His father, C. E. A. Fibiger, was a local medical practitioner and his
mother, Elfride Muller, was a writer. Fibiger gained his bachelor's degree
in 1883 and qualified as a doctor in 1890. After a period of working in
hospitals and studying under Koch and
Behring he was, from 1891 to 1894,
assistant to Professor C. J. Salomonsen at the Department of Bacteriology
of Copenhagen University. While serving as an Army reserve doctor at the
Hospital for Infectious Diseases (Blegdam Hospital) in Copenhagen from
1894 to 1897 he completed his doctorate thesis on «Research into the bacteriology
of diphtheria». He received his doctorate of the University of Copenhagen
in 1895, and was subsequently appointed prosector at the University's
Institute of Pathological Anatomy (1897-1900), Principal of the Laboratory
of Clinical Bacteriology of the Army (1890-1905), and (in 1905) Director
of the Central Laboratory of the Army and Consultant Physician to the
Army Medical Service. After studying for some time under Orth and Weichselbaum,
Fibiger was appointed Professor of Pathological Anatomy at Copenhagen
University and Director of the Institute of Pathological Anatomy (1900).
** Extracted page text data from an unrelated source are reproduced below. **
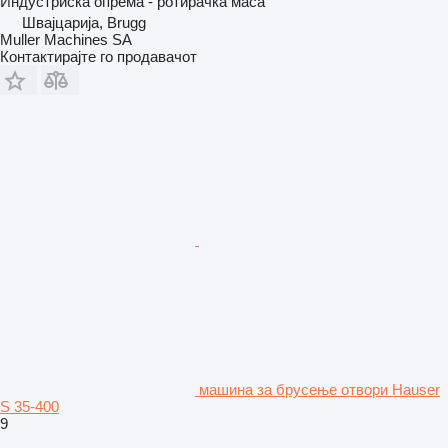
Индустриска опрема - ротирачка маса
Швајцарија, Brugg
Muller Machines SA
Контактирајте го продавачот
машина за брусење отвори Hauser
S 35-400
9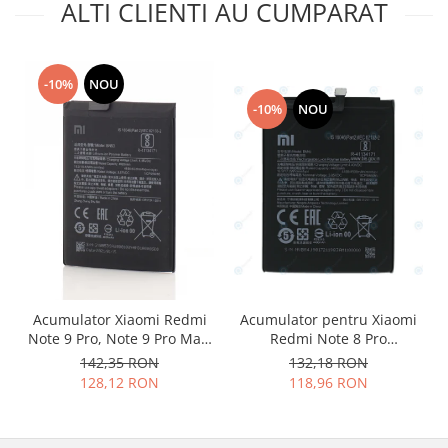
ALTI CLIENTI AU CUMPARAT
Nokia
Samsung
Vodafone
-10%
NOU
Xiaomi
-10%
NOU
Touchscreen
Acer
ALCATEL
Allview
Blackberry
E-BODA
Google
HTC
Acumulator Xiaomi Redmi
Acumulator pentru Xiaomi
Note 9 Pro, Note 9 Pro Max,
Redmi Note 8 Pro
Iphone
BN53
M1906G7G BM4J 4000mAh
142,35 RON
132,18 RON
LG
128,12 RON
118,96 RON
MEIZU
Motorola
Nokia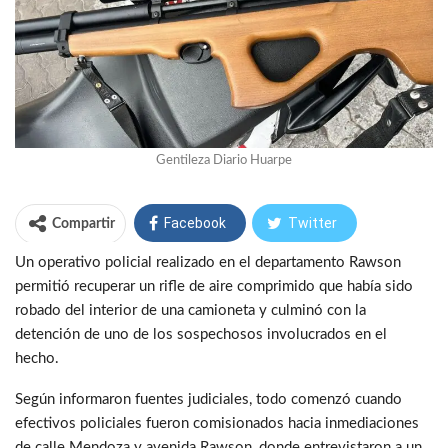
Gentileza Diario Huarpe
Facebook
Twitter
Compartir
Un operativo policial realizado en el departamento Rawson
WhatsApp
Telegram
permitió recuperar un rifle de aire comprimido que había sido
robado del interior de una camioneta y culminó con la
detención de uno de los sospechosos involucrados en el
hecho.
Según informaron fuentes judiciales, todo comenzó cuando
efectivos policiales fueron comisionados hacia inmediaciones
de calle Mendoza y avenida Rawson, donde entrevistaron a un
Fibiger fulfilled a large number of official missions and took part in
the direction of numerous institutions. He was First Secretary, and later
President of the Danish Medical Society, Consultant to the Council of
Forensic Medicine, member of the Planning Commission for the Construction
of the Medical Institutes of the National Hospital; Vice-President, and
later President of the Danish Medical Association's Cancer Commission,
member of the National Radium Committee, member of the Administrative
Council of the Rask-Arsted Foundation, of the Northern Society to Promote
a Biological Station in the Tropics, of the Pasteur Society; he was a
founder-member and joint-editor of the Acta Pathologica et Microbiologica
Scandinavica, co-editor of Ziegler's Beitrage zur pathologischen Anatomie
und zur allgemeinen Pathologie, member of the International Commission
for Intellectual Cooperation with Other Countries, representing his country
at numerous congresses and meetings, and member of a great many academies
and societies, both Danish and foreign. Fibiger was also Vice-President,
and afterwards President, of «Die internationale Vereinigung für Krebsforschung»,
member of the Royal Academy of Science and Literature of Denmark, of the
Swedish Medical Association, of the Finnish Medical Association, corresponding
member of the «Association française pour l'Etude du Cancer», of the «Société
de Biologie» of Paris, of the Helmintological Society of Washington, founder-member
of «Van Leeuwenhoekvereeniging» for cancer study by experiment, honorary
member of the Royal Academy of Medicine of Belgium and of the «Wiener
dermatologischen Gesellschaft», member of the Royal Society of Physiography
of Lund and of the Royal Society of Science of Uppsala, honorary doctor
of the Universities of Paris and Louvain, etc. Fibiger was the winner
of numerous prizes, among which should be mentioned the Nordhoff-Jung
Cancer Prize and the Nobel Prize for Physiology or Medicine, 1927, for
his work on cancer.
Fibiger died on
January 30, 1928, at Copenhagen after a short illness (cardiac failure
with multiple emboli and massive pulmonary infarcts; cancer of the colon:
caecostomy), survived by his wife Mathilde, née Fibiger, whom he married
in 1894.
From Nobel Lectures,
Physiology or Medicine 1922-1941.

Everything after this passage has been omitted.